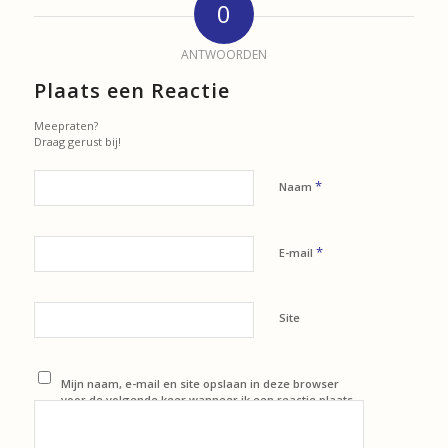
0
ANTWOORDEN
Plaats een Reactie
Meepraten?
Draag gerust bij!
*
Naam
*
E-mail
Site
Mijn naam, e-mail en site opslaan in deze browser
voor de volgende keer wanneer ik een reactie plaats.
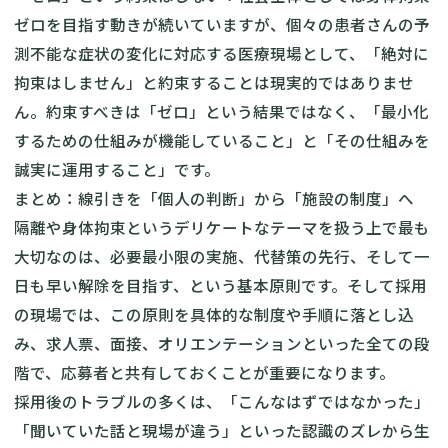
ゼロを目指す動きが続いていますが、個々の患者さんの予
測不能な症状の変化に対応する医療現場として、「絶対に
拘束はしません」と約束することは現実的ではありませ
ん。約束すべきは「ゼロ」という結果ではなく、「最小化
するための仕組みが機能していること」と「その仕組みを
誠実に運用すること」です。
まとめ：線引きを「個人の判断」から「施設の制度」へ
隔離や身体拘束というデリケートなテーマを扱う上で最も
大切なのは、必要最小限の実施、代替策の先行、そして一
日も早い解除を目指す、という基本原則です。そして採用
の現場では、この原則を具体的な制度や手順に落とし込
み、求人票、面接、オリエンテーションといった全ての段
階で、応募者と共有しておくことが重要になります。
採用後のトラブルの多くは、「こんなはずではなかった」
「聞いていた話と現場が違う」といった認識のズレから生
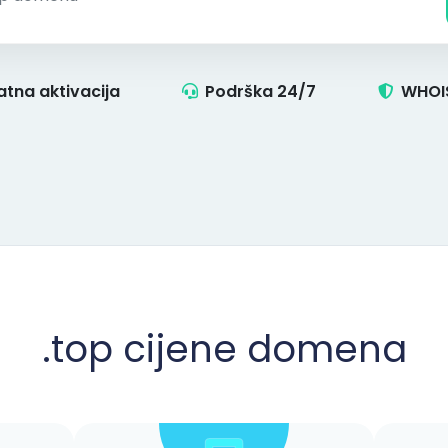
atna aktivacija
Podrška 24/7
WHOIS
.top
cijene domena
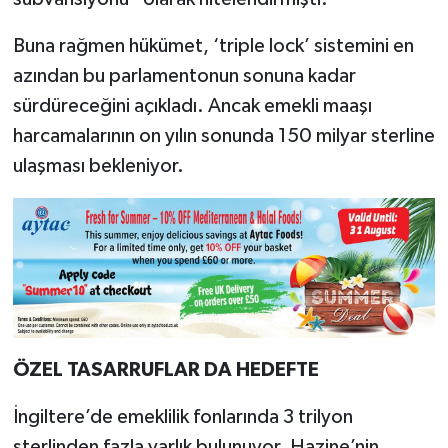
Buna rağmen hükümet, ‘triple lock’ sistemini en
azından bu parlamentonun sonuna kadar
sürdüreceğini açıkladı. Ancak emekli maaşı
harcamalarının on yılın sonunda 150 milyar sterline
ulaşması bekleniyor.
ÖZEL TASARRUFLAR DA HEDEFTE
İngiltere’de emeklilik fonlarında 3 trilyon
sterlinden fazla varlık bulunuyor. Hazine’nin,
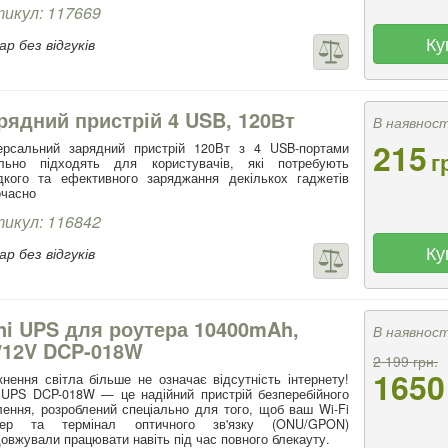
икул: 117669
Ку
р без відгуків
рядний пристрій 4 USB, 120Вт
В наявност
215
версальний зарядний пристрій 120Вт з 4 USB-портами
г
ально підходять для користувачів, які потребують
дкого та ефективного заряджання декількох гаджетів
очасно
икул: 116842
Ку
р без відгуків
ni UPS для роутера 10400mAh,
В наявност
/12V DCP-018W
2 199 грн.
1650
нення світла більше не означає відсутність інтернету!
 UPS DCP-018W — це надійний пристрій безперебійного
ення, розроблений спеціально для того, щоб ваш Wi-Fi
тер та термінал оптичного зв'язку (ONU/GPON)
овжували працювати навіть під час повного блекауту.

----

◆ **Task to carry out**: Above this task is a listing with pictures in it. Retype only the lines from the one containing "採用後のトラブルの多くは、「こんなはずではなかった」" through the one containing "harcamalarının on yılın", both included, and not the pictures.

◆ **Response box**:
採用後のトラブルの多くは、「こんなはずではなかった」
「聞いていた話と現場が違う」といった認識のズレから生
atna aktivacija
Podrška 24/7
WHOIS
.top
cijene domena
Buna rağmen hükümet, ‘triple lock’ sistemini en
azından bu parlamentonun sonuna kadar
sürdüreceğini açıkladı. Ancak emekli maaşı
harcamalarının on yılın sonunda 150 milyar sterline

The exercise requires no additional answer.